Using the data that follows, state the number of lines holding the word "sellest", and give no other output.

***

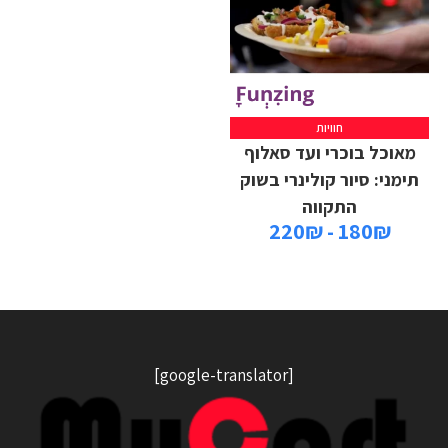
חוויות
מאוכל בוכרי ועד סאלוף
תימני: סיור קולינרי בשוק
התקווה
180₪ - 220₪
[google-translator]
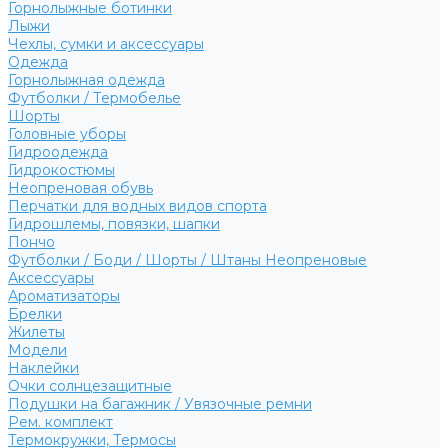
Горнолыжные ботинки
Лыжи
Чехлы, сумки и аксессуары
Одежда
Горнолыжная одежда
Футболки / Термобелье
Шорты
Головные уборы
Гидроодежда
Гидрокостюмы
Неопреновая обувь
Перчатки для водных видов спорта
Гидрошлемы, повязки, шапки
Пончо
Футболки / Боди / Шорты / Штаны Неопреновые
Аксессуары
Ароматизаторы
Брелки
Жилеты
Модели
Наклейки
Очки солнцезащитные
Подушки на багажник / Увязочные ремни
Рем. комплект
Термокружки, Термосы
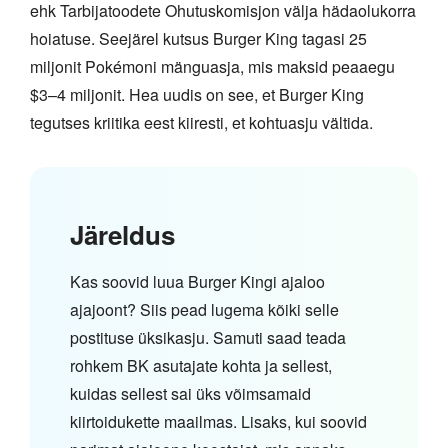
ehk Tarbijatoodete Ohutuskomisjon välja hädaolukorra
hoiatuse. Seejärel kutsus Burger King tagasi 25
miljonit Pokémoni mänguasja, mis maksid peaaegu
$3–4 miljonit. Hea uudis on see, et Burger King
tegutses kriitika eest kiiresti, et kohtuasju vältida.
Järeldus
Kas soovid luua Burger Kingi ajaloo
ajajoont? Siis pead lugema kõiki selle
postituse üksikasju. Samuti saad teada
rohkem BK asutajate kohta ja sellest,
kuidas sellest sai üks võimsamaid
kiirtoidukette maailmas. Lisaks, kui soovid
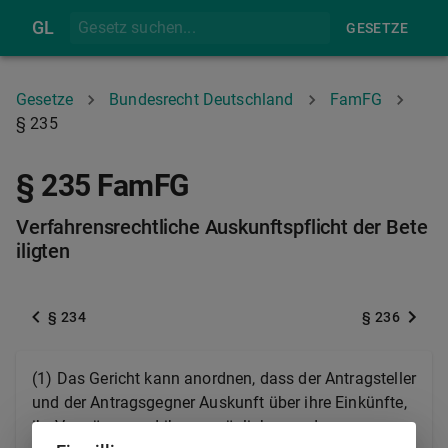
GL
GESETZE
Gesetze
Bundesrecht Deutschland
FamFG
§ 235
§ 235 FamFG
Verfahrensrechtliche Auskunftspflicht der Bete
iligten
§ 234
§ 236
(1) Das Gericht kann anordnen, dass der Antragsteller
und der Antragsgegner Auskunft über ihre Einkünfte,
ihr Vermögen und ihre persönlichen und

***

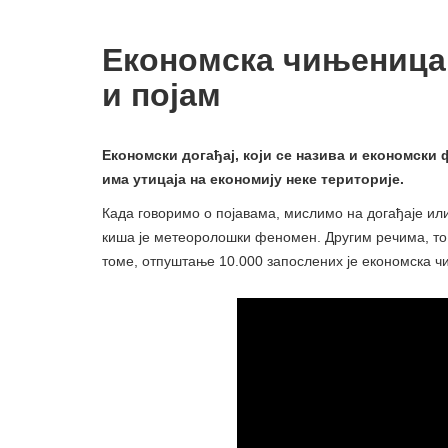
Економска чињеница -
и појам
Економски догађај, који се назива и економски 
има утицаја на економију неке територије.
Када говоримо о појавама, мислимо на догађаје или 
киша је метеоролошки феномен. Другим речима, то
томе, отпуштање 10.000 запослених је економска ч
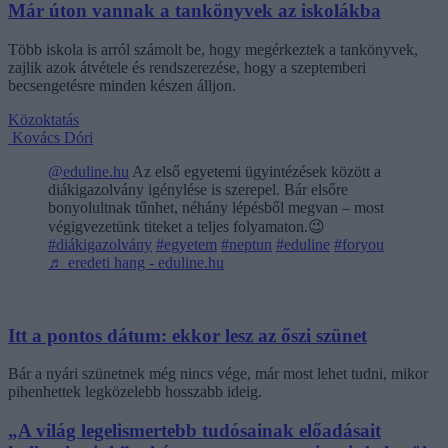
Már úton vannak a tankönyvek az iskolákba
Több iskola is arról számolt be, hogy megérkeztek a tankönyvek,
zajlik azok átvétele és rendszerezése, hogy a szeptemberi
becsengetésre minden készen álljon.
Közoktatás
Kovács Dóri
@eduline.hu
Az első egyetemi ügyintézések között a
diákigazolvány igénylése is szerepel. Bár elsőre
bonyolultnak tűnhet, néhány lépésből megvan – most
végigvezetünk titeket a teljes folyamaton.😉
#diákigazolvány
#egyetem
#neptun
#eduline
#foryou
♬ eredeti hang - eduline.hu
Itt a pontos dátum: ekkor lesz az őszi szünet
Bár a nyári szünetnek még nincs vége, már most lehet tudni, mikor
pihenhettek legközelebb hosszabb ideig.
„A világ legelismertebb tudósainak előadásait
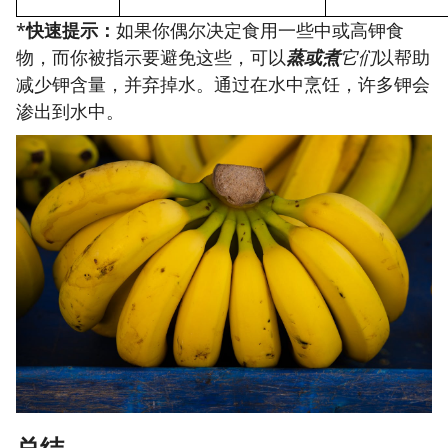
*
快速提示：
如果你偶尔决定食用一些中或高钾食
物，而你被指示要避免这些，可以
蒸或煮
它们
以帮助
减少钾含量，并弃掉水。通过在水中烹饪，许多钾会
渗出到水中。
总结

***

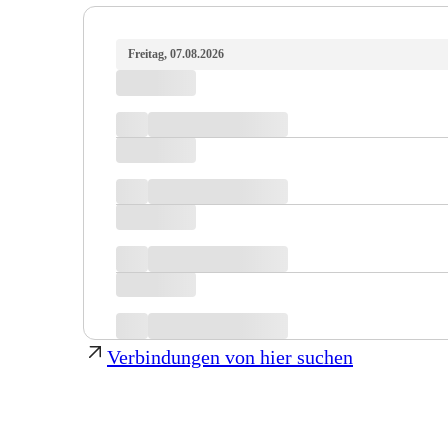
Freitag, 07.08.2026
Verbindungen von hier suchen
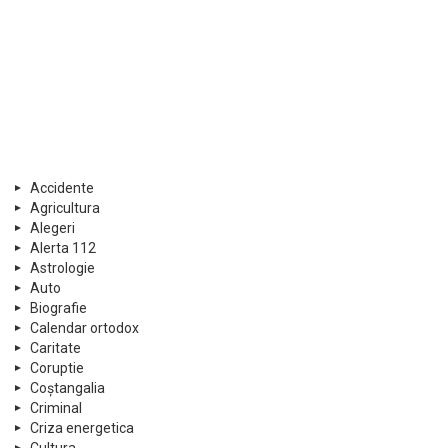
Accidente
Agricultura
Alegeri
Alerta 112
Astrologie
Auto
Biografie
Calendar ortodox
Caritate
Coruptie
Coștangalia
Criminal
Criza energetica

***

» **Completed exercise**: 2